→ **TASK GOAL**
In the records below, which lines include "Aggiungi"? Copy them.
· · · · ·
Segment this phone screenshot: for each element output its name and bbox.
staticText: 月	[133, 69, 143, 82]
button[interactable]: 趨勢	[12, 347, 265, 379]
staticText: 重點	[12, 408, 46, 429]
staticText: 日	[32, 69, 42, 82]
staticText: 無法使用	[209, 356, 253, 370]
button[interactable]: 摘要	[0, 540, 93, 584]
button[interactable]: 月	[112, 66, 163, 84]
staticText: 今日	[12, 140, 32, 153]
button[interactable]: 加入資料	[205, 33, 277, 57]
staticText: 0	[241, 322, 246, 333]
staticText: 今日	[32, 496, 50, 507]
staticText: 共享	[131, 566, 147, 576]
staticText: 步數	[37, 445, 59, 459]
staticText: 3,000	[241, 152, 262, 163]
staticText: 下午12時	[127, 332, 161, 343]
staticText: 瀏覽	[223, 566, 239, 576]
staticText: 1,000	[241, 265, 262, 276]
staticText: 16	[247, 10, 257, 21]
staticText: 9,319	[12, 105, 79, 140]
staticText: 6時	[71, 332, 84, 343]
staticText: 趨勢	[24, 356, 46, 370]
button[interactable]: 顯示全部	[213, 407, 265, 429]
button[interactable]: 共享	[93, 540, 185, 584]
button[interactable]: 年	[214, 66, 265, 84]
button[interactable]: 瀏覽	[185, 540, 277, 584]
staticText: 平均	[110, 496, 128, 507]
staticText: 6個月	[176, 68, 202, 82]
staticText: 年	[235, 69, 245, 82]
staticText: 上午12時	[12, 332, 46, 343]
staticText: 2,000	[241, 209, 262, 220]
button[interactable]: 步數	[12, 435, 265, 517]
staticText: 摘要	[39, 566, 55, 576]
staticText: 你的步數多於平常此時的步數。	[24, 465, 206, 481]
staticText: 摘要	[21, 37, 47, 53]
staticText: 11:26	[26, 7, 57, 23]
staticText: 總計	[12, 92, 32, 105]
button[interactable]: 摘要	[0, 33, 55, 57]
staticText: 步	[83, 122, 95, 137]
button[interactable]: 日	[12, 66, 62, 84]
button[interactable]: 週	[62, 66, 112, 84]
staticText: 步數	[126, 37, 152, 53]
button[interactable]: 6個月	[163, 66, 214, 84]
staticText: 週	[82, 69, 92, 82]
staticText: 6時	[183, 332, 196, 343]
· · · · ·
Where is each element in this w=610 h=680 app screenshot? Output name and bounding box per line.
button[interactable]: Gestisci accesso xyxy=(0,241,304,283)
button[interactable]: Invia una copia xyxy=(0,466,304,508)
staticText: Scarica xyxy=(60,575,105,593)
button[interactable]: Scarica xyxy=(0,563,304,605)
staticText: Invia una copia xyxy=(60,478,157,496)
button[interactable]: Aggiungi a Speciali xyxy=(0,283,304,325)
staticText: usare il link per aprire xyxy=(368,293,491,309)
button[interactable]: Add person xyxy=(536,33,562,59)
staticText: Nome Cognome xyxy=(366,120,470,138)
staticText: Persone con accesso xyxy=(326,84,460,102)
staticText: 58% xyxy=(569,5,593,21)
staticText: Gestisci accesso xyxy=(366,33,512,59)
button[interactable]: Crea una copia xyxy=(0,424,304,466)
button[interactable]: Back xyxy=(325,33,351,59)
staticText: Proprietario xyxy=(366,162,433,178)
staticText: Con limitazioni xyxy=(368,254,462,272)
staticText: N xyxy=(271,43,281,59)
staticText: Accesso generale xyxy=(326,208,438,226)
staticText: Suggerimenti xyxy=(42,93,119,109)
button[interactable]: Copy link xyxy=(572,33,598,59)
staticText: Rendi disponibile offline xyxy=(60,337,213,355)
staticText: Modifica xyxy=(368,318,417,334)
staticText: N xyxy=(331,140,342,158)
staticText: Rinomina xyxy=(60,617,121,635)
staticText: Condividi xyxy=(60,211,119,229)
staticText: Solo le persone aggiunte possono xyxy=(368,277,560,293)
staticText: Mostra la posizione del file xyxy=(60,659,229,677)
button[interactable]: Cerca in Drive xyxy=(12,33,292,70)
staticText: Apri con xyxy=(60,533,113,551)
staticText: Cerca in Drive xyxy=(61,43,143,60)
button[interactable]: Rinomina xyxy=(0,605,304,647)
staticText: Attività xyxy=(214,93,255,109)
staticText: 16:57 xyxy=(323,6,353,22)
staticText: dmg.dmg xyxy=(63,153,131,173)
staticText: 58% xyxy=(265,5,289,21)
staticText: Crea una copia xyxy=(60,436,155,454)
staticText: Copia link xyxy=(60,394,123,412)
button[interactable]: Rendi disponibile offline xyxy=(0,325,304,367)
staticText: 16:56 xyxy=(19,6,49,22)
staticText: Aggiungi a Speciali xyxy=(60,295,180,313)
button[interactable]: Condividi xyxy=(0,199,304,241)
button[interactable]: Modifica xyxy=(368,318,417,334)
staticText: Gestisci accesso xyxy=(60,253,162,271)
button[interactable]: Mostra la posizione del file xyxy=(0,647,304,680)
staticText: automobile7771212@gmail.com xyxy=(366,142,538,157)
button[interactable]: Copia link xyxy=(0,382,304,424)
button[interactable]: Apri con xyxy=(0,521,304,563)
· · · · ·
→ **EXERCISE SOLUTION**
button[interactable]: Aggiungi a Speciali xyxy=(0,283,304,325)
staticText: Aggiungi a Speciali xyxy=(60,295,180,313)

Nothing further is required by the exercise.